ASSIGNED TASK> With pictures omitted, restate the data word for word.

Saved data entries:
▶
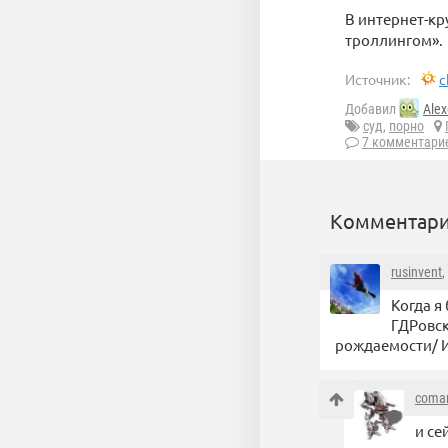
В интернет-кр
троллингом».
Источник:
c
Добавил
Alex
суд
,
порно
7 комментари
Комментари
rusinvent
,
Когда я
ГДРовск
рождаемости/ И
coma
и се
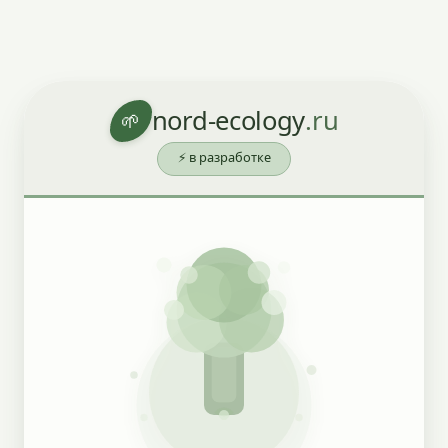
nord-ecology
.ru
🌱
⚡ в разработке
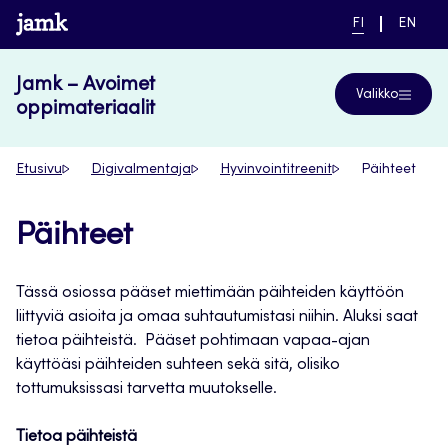
Siirry
www.jamk.fi
NYKYINEN
VAIHDA
FI
EN
suoraan
KIELI,
KIELTÄ,
SUOMI
ENGLIS
sisältöön
Jamk – Avoimet
Valikko
oppimateriaalit
Etusivu
Digivalmentaja
Hyvinvointitreenit
Päihteet
Päihteet
Tässä osiossa pääset miettimään päihteiden käyttöön
liittyviä asioita ja omaa suhtautumistasi niihin. Aluksi saat
tietoa päihteistä. Pääset pohtimaan vapaa-ajan
käyttöäsi päihteiden suhteen sekä sitä, olisiko
tottumuksissasi tarvetta muutokselle.
Tietoa päihteistä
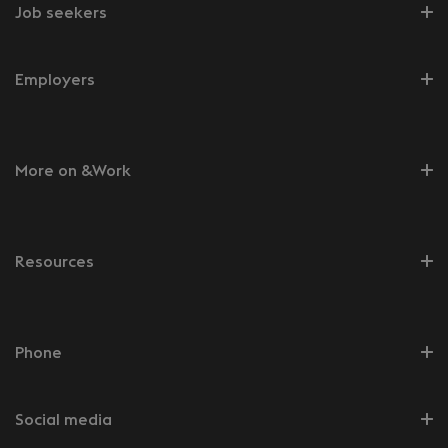
Job seekers
Employers
More on &Work
Resources
Phone
Social media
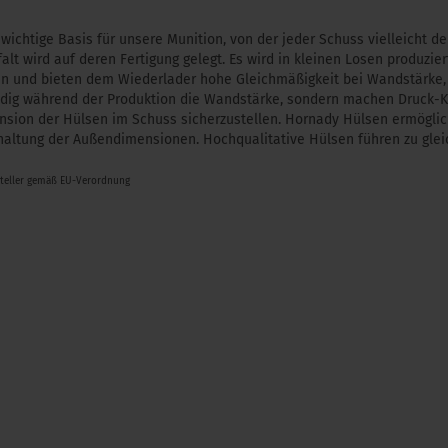
wichtige Basis für unsere Munition, von der jeder Schuss vielleicht d
alt wird auf deren Fertigung gelegt. Es wird in kleinen Losen produzi
len und bieten dem Wiederlader hohe Gleichmäßigkeit bei Wandstärke
ndig während der Produktion die Wandstärke, sondern machen Druck-Ka
nsion der Hülsen im Schuss sicherzustellen. Hornady Hülsen ermögl
nhaltung der Außendimensionen. Hochqualitative Hülsen führen zu g
steller gemäß EU-Verordnung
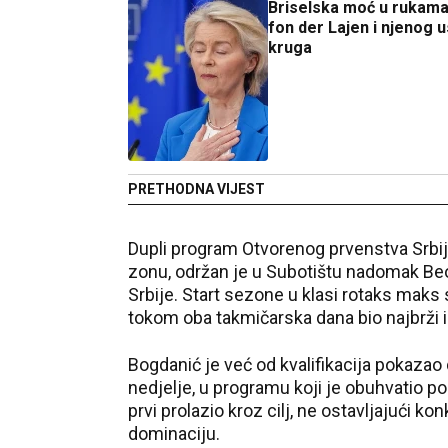
Briselska moć u rukama
fon der Lajen i njenog 
kruga
PRETHODNA VIJEST
Dupli program Otvorenog prvenstva Srbije
zonu, održan je u Subotištu nadomak Beo
Srbije. Start sezone u klasi rotaks maks 
tokom oba takmičarska dana bio najbrži i n
Bogdanić je već od kvalifikacija pokazao
nedjelje, u programu koji je obuhvatio po
prvi prolazio kroz cilj, ne ostavljajući
dominaciju.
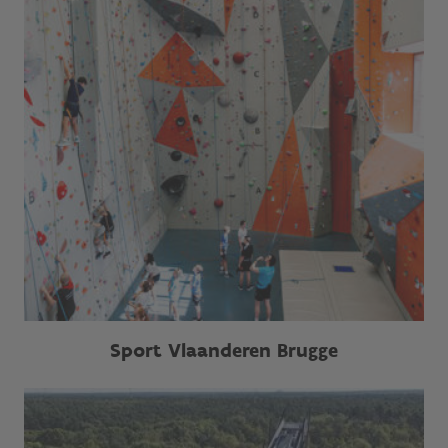
Sport Vlaanderen Brugge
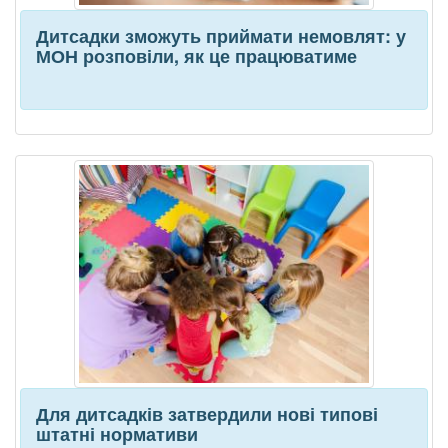
Дитсадки зможуть приймати немовлят: у
МОН розповіли, як це працюватиме
Для дитсадків затвердили нові типові
штатні нормативи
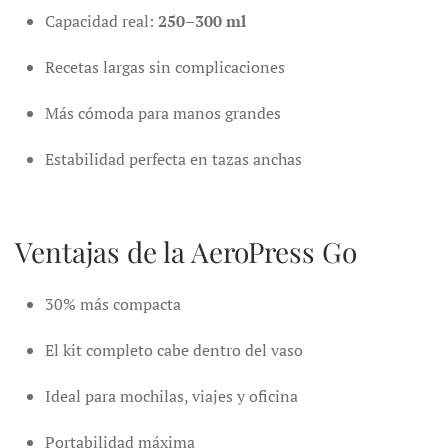
Capacidad real:
250–300 ml
Recetas largas sin complicaciones
Más cómoda para manos grandes
Estabilidad perfecta en tazas anchas
Ventajas de la AeroPress Go
30% más compacta
El kit completo cabe dentro del vaso
Ideal para mochilas, viajes y oficina
Portabilidad máxima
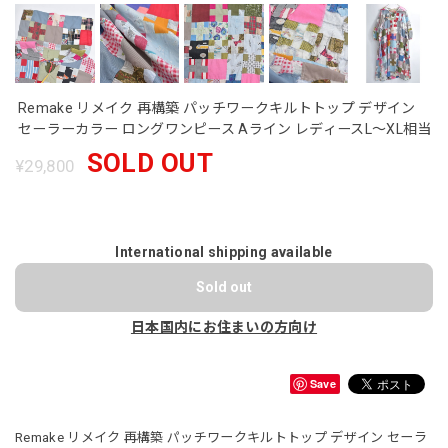
Remake リメイク 再構築 パッチワークキルトトップ デザイン
セーラーカラー ロングワンピース Aライン レディースL〜XL相当
SOLD OUT
¥29,800
International shipping available
Sold out
日本国内にお住まいの方向け
Save
Remake リメイク 再構築 パッチワークキルトトップ デザイン セーラ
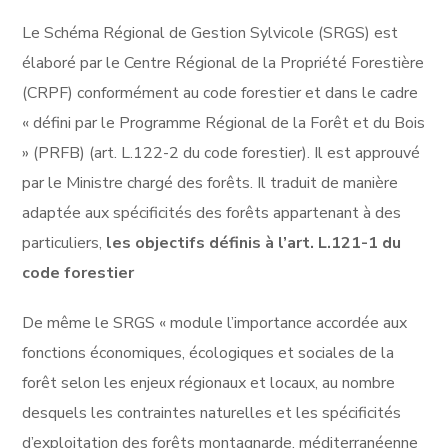
Le Schéma Régional de Gestion Sylvicole (SRGS) est
élaboré par le Centre Régional de la Propriété Forestière
(CRPF) conformément au code forestier et dans le cadre
« défini par le Programme Régional de la Forêt et du Bois
» (PRFB) (art. L.122-2 du code forestier). Il est approuvé
par le Ministre chargé des forêts. Il traduit de manière
adaptée aux spécificités des forêts appartenant à des
particuliers,
les objectifs définis à l’art. L.121-1
du
code forestier
De même le SRGS « module l’importance accordée aux
fonctions économiques, écologiques et sociales de la
forêt selon les enjeux régionaux et locaux, au nombre
desquels les contraintes naturelles et les spécificités
d’exploitation des forêts montagnarde, méditerranéenne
◀
EXERCISE OUTPUT>
В интернет-кр
троллингом».
Источник:
c
Добавил
Alex
суд
,
порно
7 комментари
Комментари
rusinvent
,
Когда я
ГДРовск
рождаемости/ И
coma
и се
nord-ecology
.ru
🌱
⚡ в разработке
Siirry
www.jamk.fi
NYKYINEN
VAIHDA
FI
EN
suoraan
KIELI,
KIELTÄ,
SUOMI
ENGLIS
sisältöön
Jamk – Avoimet
Valikko
oppimateriaalit
Etusivu
Digivalmentaja
Hyvinvointitreenit
Päihteet
Päihteet
Tässä osiossa pääset miettimään päihteiden käyttöön
liittyviä asioita ja omaa suhtautumistasi niihin. Aluksi saat
tietoa päihteistä. Pääset pohtimaan vapaa-ajan
käyttöäsi päihteiden suhteen sekä sitä, olisiko
tottumuksissasi tarvetta muutokselle.
Tietoa päihteistä
Job seekers
Employers
More on &Work
Resources
Phone
Social media
wichtige Basis für unsere Munition, von der jeder Schuss vielleicht d
alt wird auf deren Fertigung gelegt. Es wird in kleinen Losen produzi
len und bieten dem Wiederlader hohe Gleichmäßigkeit bei Wandstärke
ndig während der Produktion die Wandstärke, sondern machen Druck-Ka
nsion der Hülsen im Schuss sicherzustellen. Hornady Hülsen ermögl
nhaltung der Außendimensionen. Hochqualitative Hülsen führen zu g
steller gemäß EU-Verordnung
Briselska moć u rukama
fon der Lajen i njenog 
kruga
PRETHODNA VIJEST
Dupli program Otvorenog prvenstva Srbije
zonu, održan je u Subotištu nadomak Beo
Srbije. Start sezone u klasi rotaks maks 
tokom oba takmičarska dana bio najbrži i n
Bogdanić je već od kvalifikacija pokazao
nedjelje, u programu koji je obuhvatio po
prvi prolazio kroz cilj, ne ostavljajući
dominaciju.
Sport Vlaanderen Brugge
Дитсадки зможуть приймати немовлят: у
МОН розповіли, як це працюватиме
Для дитсадків затвердили нові типові
штатні нормативи
Capacidad real:
250–300 ml
Recetas largas sin complicaciones
Más cómoda para manos grandes
Estabilidad perfecta en tazas anchas
Ventajas de la AeroPress Go
30% más compacta
El kit completo cabe dentro del vaso
Ideal para mochilas, viajes y oficina
Portabilidad máxima
Remake リメイク 再構築 パッチワークキルトトップ デザイン
セーラーカラー ロングワンピース Aライン レディースL〜XL相当
SOLD OUT
¥29,800
International shipping available
Sold out
日本国内にお住まいの方向け
Save
Remake リメイク 再構築 パッチワークキルトトップ デザイン セーラ
Le Schéma Régional de Gestion Sylvicole (SRGS) est
élaboré par le Centre Régional de la Propriété Forestière
(CRPF) conformément au code forestier et dans le cadre
« défini par le Programme Régional de la Forêt et du Bois
» (PRFB) (art. L.122-2 du code forestier). Il est approuvé
par le Ministre chargé des forêts. Il traduit de manière
adaptée aux spécificités des forêts appartenant à des
particuliers,
les objectifs définis à l’art. L.121-1
du
code forestier
De même le SRGS « module l’importance accordée aux
fonctions économiques, écologiques et sociales de la
forêt selon les enjeux régionaux et locaux, au nombre
desquels les contraintes naturelles et les spécificités
d’exploitation des forêts montagnarde, méditerranéenne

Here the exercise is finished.